The company selected Chordal as its enterprise sync platform, essentially entrusting Chordal with its catalog of over one million songs. That agreement marked the first time Kobalt has fully integrated with a third-party platform to enable its global creative sync transactions.
Chordal is an enterprise sync licensing technology platform that has been working with both major and indie-major rights holders on what it calls an ‘agnostic transactions layer’, helping the music industry scale into the future of content production.
The company boasts a world-class team with experience from Google, Utopia Music, and Tesla, and has invested heavily in proprietary IP, including new AI that strengthens its machine-learning capabilities.

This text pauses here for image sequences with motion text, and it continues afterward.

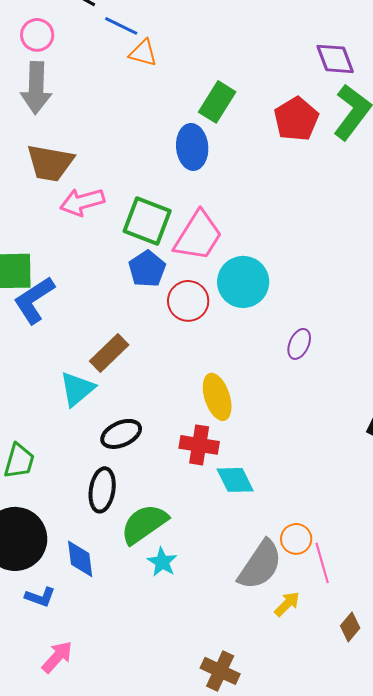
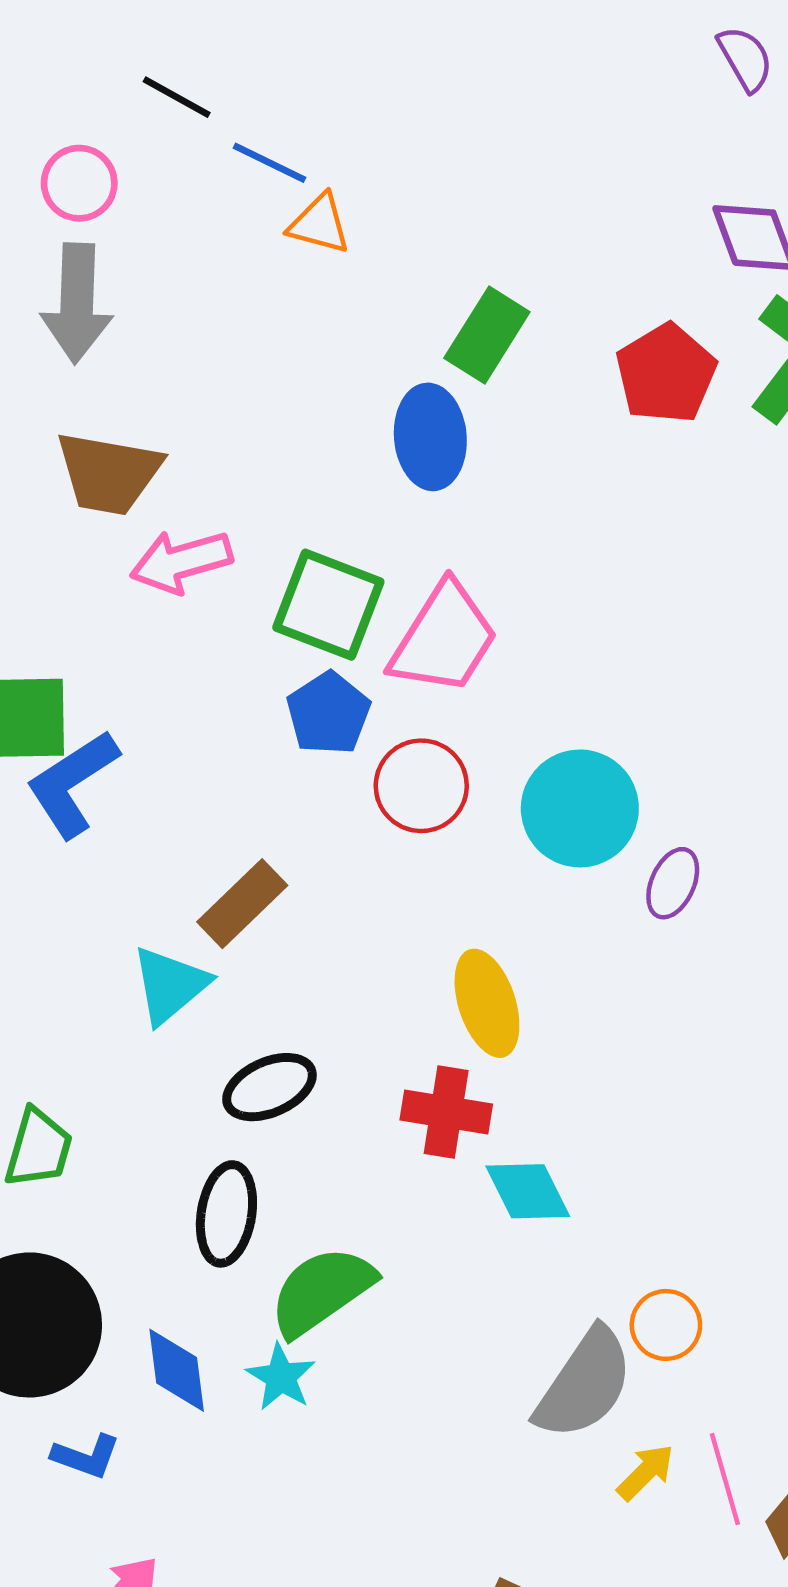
cyan circle: (243, 282) -> (580, 808), moved
cyan star: (162, 562) -> (281, 1377), moved
pink line: (322, 563) -> (725, 1479), moved

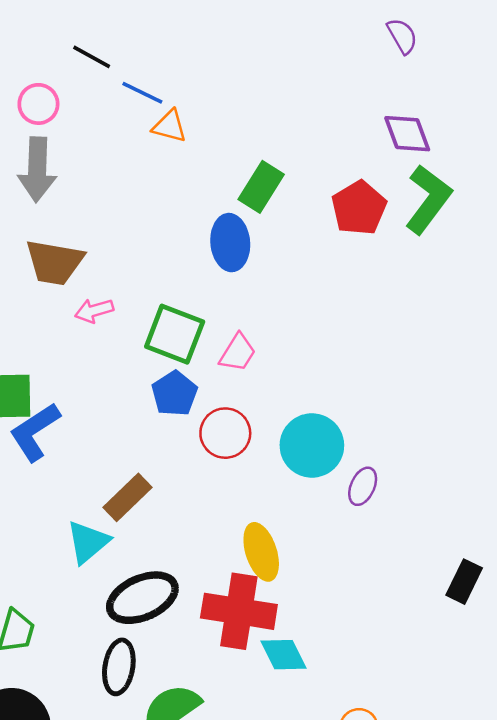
pink arrow: (181, 562) -> (94, 311), size x0.7
pink trapezoid: (444, 639) -> (238, 353), size x0.6
black ellipse: (269, 1087) -> (142, 598), size x1.4
red cross: (446, 1112) -> (239, 611), size x1.5

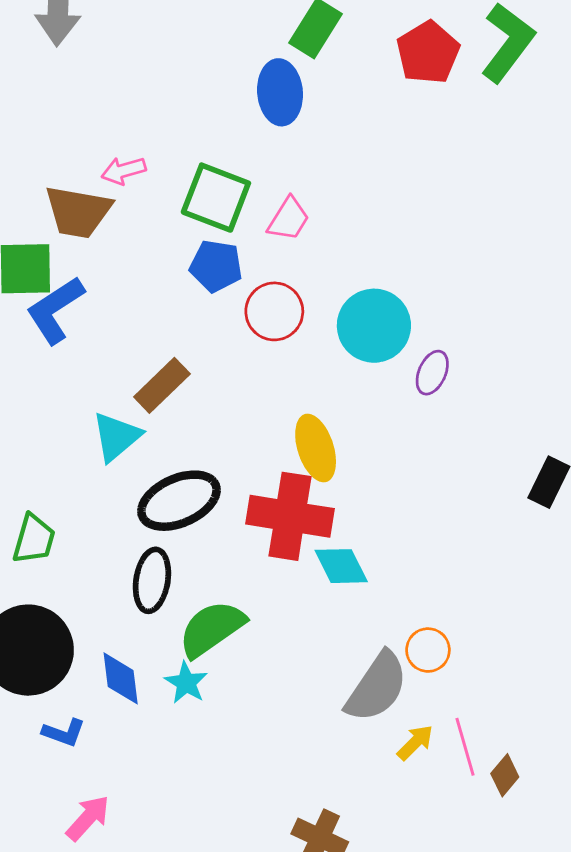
brown trapezoid: (55, 262) -> (78, 212), moved
blue pentagon: (175, 393) -> (216, 266), turned -30

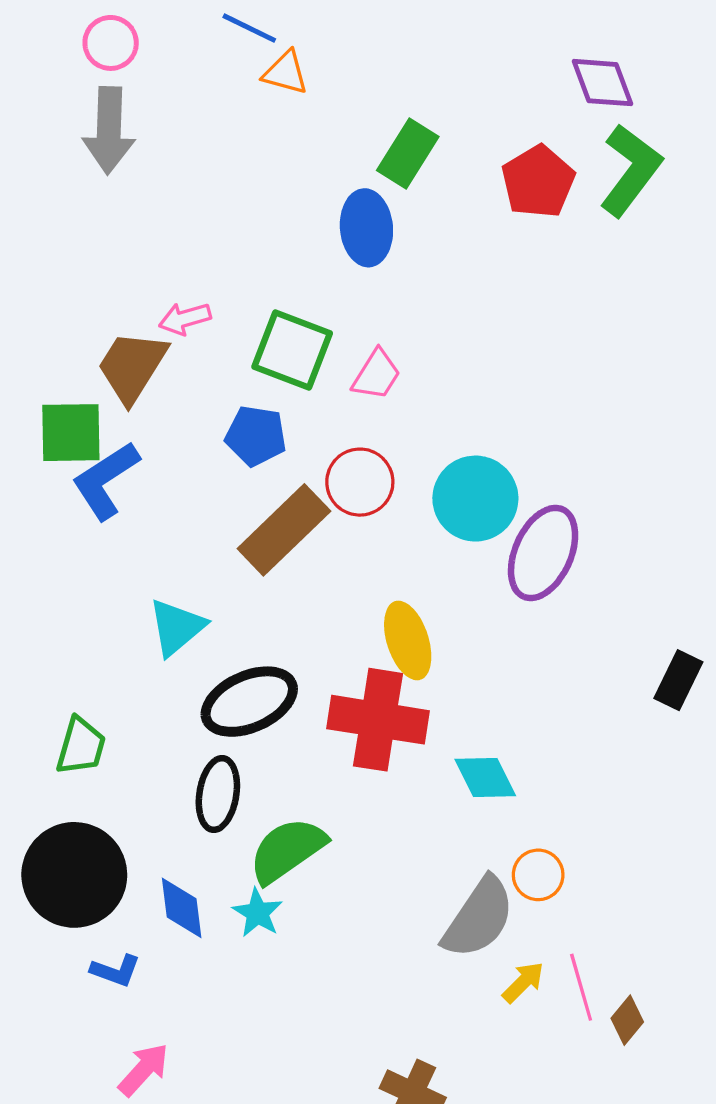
brown trapezoid: (78, 212) -> (132, 366), turned 112
blue pentagon: (216, 266) -> (256, 436), moved
purple ellipse: (432, 373) -> (543, 553), size x1.8
brown rectangle: (162, 385) -> (284, 530), moved, size x1.4
cyan diamond: (341, 566) -> (485, 778), moved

Chordal’s main strength is in its ability to simplify the complex process of establishing sync licensing deals for labels and artists. The young but fast-growing company raised $4.5 million in capital to develop its platform over a period of six years. Chordal has been actively working with clients over the past two years after having exited its private beta in mid-2023. Chordal says the launch of InstantClear, a hallmark of the company’s technologies, marks the next evolution in music licensing technology.
Chordal is using that tech to simplify access to music for brands, entertainment companies, and content creators by removing legal and logistical barriers, making it easier to license real music, by real artists, at scale. In that regard, Chordal has been seen as a potential defence for musicians concerned about the rise of AI-generated music, which now compete with humans on streaming platforms, TikTok, and other sources of licensed music.